Data Center Network Scaling Issues

As infrastructure needs more resources, we install more servers. We need to install more switches for connecting more servers. Day by day data center becomes a large, massive physical infrastructure and you face with lots problems to solve. As long as you simply your data center network, you stay in safe side where you only build a layer 3 network. But using a layer 3 only data center without the broadcast domains needs a lot of improvement on server, service and even on applications. If you are cloud company where you need also tenancy in your network this becomes more harder. The basic option and where everyone start is legacy data center.

The challenges and the problems of legacy data centers are well known and can be easily found on the Internet. Using a layer 2 data center should be avoided. If it is possible, using broadcast domains should be eliminated. The need for broadcast domains depends on server infrastructure and any overlays used. And also may rely on the services or protocols used by them like multicast e.t.c. Building layer 3 only data center will be investigated in another document.

By the way, if it is possible, please avoid using overlay:) And build more intelligent applications:)

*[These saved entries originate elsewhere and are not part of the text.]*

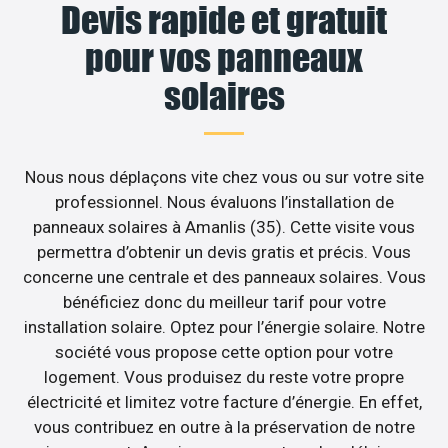
Devis rapide et gratuit
pour vos panneaux
solaires
Nous nous déplaçons vite chez vous ou sur votre site
professionnel. Nous évaluons l’installation de
panneaux solaires à Amanlis (35). Cette visite vous
permettra d’obtenir un devis gratis et précis. Vous
concerne une centrale et des panneaux solaires. Vous
bénéficiez donc du meilleur tarif pour votre
installation solaire. Optez pour l’énergie solaire. Notre
société vous propose cette option pour votre
logement. Vous produisez du reste votre propre
électricité et limitez votre facture d’énergie. En effet,
vous contribuez en outre à la préservation de notre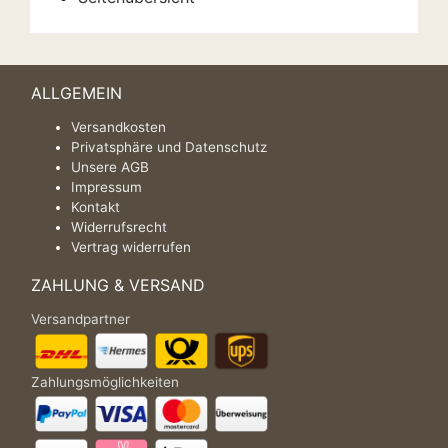
ALLGEMEIN
Versandkosten
Privatsphäre und Datenschutz
Unsere AGB
Impressum
Kontakt
Widerrufsrecht
Vertrag widerrufen
ZAHLUNG & VERSAND
Versandpartner
Zahlungsmöglichkeiten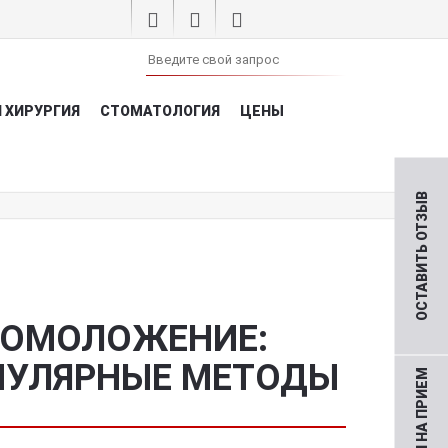
 ХИРУРГИЯ
СТОМАТОЛОГИЯ
ЦЕНЫ
ОСТАВИТЬ ОТЗЫВ
 ОМОЛОЖЕНИЕ:
ПУЛЯРНЫЕ МЕТОДЫ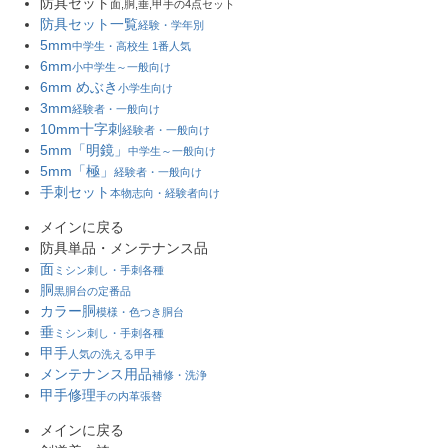
防具セット
面,胴,垂,甲手の4点セット
防具セット一覧
経験・学年別
5mm
中学生・高校生 1番人気
6mm
小中学生～一般向け
6mm めぶき
小学生向け
3mm
経験者・一般向け
10mm十字刺
経験者・一般向け
5mm「明鏡」
中学生～一般向け
5mm「極」
経験者・一般向け
手刺セット
本物志向・経験者向け
メインに戻る
防具単品・メンテナンス品
面
ミシン刺し・手刺各種
胴
黒胴台の定番品
カラー胴
模様・色つき胴台
垂
ミシン刺し・手刺各種
甲手
人気の洗える甲手
メンテナンス用品
補修・洗浄
甲手修理
手の内革張替
メインに戻る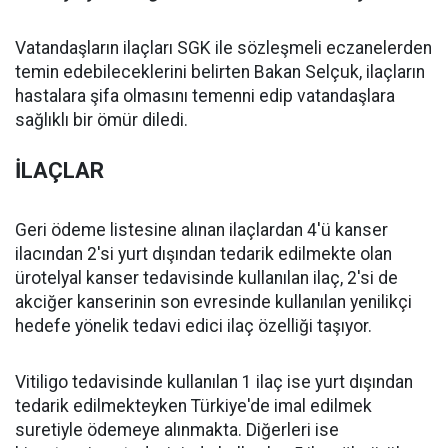
Vatandaşların ilaçları SGK ile sözleşmeli eczanelerden
temin edebileceklerini belirten Bakan Selçuk, ilaçların
hastalara şifa olmasını temenni edip vatandaşlara
sağlıklı bir ömür diledi.
İLAÇLAR
Geri ödeme listesine alınan ilaçlardan 4'ü kanser
ilacından 2'si yurt dışından tedarik edilmekte olan
ürotelyal kanser tedavisinde kullanılan ilaç, 2'si de
akciğer kanserinin son evresinde kullanılan yenilikçi
hedefe yönelik tedavi edici ilaç özelliği taşıyor.
Vitiligo tedavisinde kullanılan 1 ilaç ise yurt dışından
tedarik edilmekteyken Türkiye'de imal edilmek
suretiyle ödemeye alınmakta. Diğerleri ise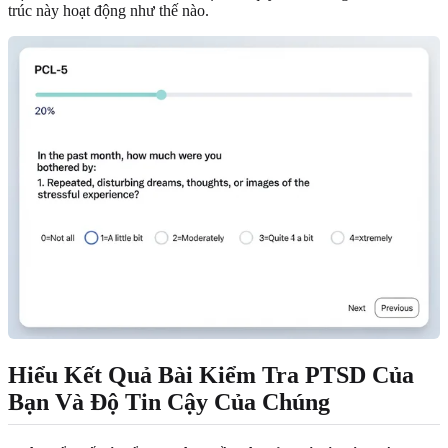
trúc này hoạt động như thế nào.
Hiểu Kết Quả Bài Kiểm Tra PTSD Của
Bạn Và Độ Tin Cậy Của Chúng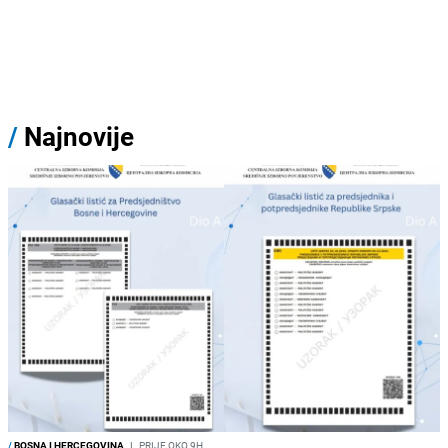
/
Najnovije
/
BOSNA I HERCEGOVINA
I
PRIJE OKO 9H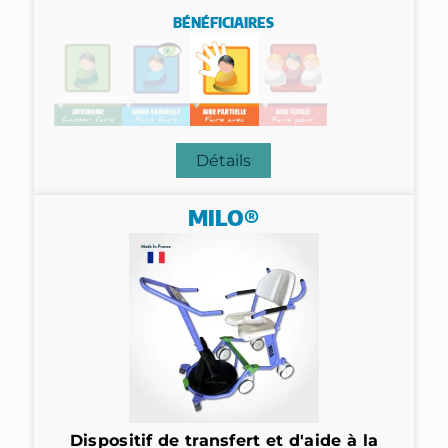
BÉNÉFICIAIRES
Détails
MILO®
Dispositif de transfert et d'aide à la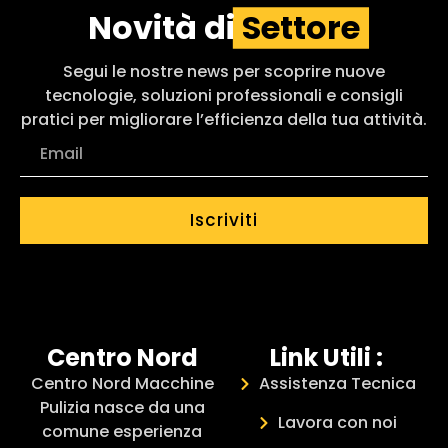
Novità di
Settore
Segui le nostre news per scoprire nuove
tecnologie, soluzioni professionali e consigli
pratici per migliorare l’efficienza della tua attività.
Iscriviti
Centro Nord
Link Utili :
Centro Nord Macchine
Assistenza Tecnica
Pulizia nasce da una
Lavora con noi
comune esperienza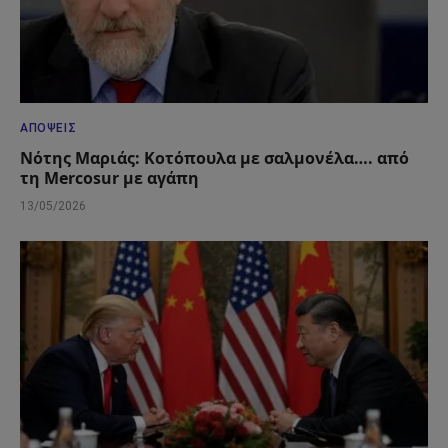
ΑΠΌΨΕΙΣ
Νότης Μαριάς: Κοτόπουλα με σαλμονέλα…. από
τη Mercosur με αγάπη
13/05/2026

For any kind of network, all options should be considered under those subjects;

  • Scalability
  • Resiliency
  • Redundancy
  • Complexity

Before diving into details of data center scaling, we will look into design options for data cente or data center fabrics.

Legacy data center

Legacy data centers are simply a logical switch with a massive number of ports. Their design is to build large broadcast domain, where a centralized device, firewall or a router is used for routing (Router on a Stick) e.t.c.

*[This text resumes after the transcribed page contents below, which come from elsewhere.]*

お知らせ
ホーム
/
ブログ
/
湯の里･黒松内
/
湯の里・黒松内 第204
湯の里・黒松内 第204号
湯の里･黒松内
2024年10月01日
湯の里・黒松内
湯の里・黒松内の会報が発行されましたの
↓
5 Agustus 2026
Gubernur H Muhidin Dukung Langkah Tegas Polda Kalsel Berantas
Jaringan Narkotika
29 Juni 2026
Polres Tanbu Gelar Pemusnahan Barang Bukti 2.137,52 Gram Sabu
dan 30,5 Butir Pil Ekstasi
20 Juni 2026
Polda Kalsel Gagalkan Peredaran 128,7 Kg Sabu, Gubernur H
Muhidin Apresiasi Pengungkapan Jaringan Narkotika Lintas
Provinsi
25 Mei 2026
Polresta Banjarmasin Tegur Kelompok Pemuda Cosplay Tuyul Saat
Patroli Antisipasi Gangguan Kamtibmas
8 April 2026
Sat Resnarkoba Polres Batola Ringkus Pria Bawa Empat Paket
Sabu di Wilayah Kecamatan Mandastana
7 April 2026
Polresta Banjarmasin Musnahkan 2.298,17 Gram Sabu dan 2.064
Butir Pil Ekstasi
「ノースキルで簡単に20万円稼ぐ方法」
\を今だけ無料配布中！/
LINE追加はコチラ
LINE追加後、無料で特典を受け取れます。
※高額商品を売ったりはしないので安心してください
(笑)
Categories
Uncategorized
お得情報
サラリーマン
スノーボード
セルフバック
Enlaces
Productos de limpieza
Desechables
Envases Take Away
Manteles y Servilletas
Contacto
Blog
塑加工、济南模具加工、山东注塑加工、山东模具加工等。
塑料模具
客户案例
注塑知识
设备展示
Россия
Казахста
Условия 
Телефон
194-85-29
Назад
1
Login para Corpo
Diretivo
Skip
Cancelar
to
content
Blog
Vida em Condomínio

The challenges and the problems of legacy data centers are well known and can be easily found on the Internet. For summary;

  • Use of large broadcast domains.
  • BUM handling.
  • Centralise routing.
  • Layer 2 tenancy based on VLANS.
  • Convergence and failure problems.

Thus using a layer 2 data center should be avoided. If it is possible, using broadcast domains should be eliminated. The need for broadcast domains depends on server infrastructure and any overlays used. Generally the need for layer is or VM mobility without IP change, or for services with burned-in ip addresses e.t.c. And also may rely on the services or protocols used by them like multicast e.t.c. Building layer 3 only data center will be investigated in another document.

By the way, if it is possible, please avoid using overlay:) And build more intelligent applications:)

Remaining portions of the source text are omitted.